» **Task to complete**
Please output the records below word for word and omit the pictures.

[Collected data]
------------------------------------------------------------
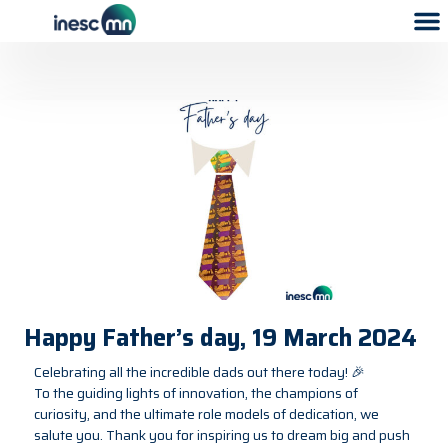
Happy Father’s day, 19 March 2024
Celebrating all the incredible dads out there today! 🎉
To the guiding lights of innovation, the champions of
curiosity, and the ultimate role models of dedication, we
salute you. Thank you for inspiring us to dream big and push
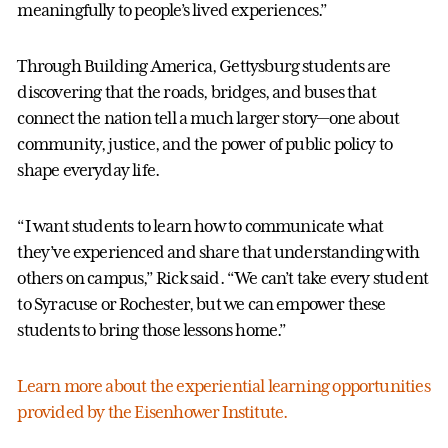
meaningfully to people’s lived experiences.”
Through Building America, Gettysburg students are
discovering that the roads, bridges, and buses that
connect the nation tell a much larger story—one about
community, justice, and the power of public policy to
shape everyday life.
“I want students to learn how to communicate what
they’ve experienced and share that understanding with
others on campus,” Rick said. “We can’t take every student
to Syracuse or Rochester, but we can empower these
students to bring those lessons home.”
Learn more about the experiential learning opportunities
provided by the Eisenhower Institute.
------------------------------------------------------------
» **Answer box**
Happy Father’s day, 19 March 2024
Celebrating all the incredible dads out there today! 🎉
To the guiding lights of innovation, the champions of
curiosity, and the ultimate role models of dedication, we
salute you. Thank you for inspiring us to dream big and push
meaningfully to people’s lived experiences.”
Through Building America, Gettysburg students are
discovering that the roads, bridges, and buses that
connect the nation tell a much larger story—one about
community, justice, and the power of public policy to
shape everyday life.
“I want students to learn how to communicate what
they’ve experienced and share that understanding with
others on campus,” Rick said. “We can’t take every student
to Syracuse or Rochester, but we can empower these
students to bring those lessons home.”
Learn more about the experiential learning opportunities
provided by the Eisenhower Institute.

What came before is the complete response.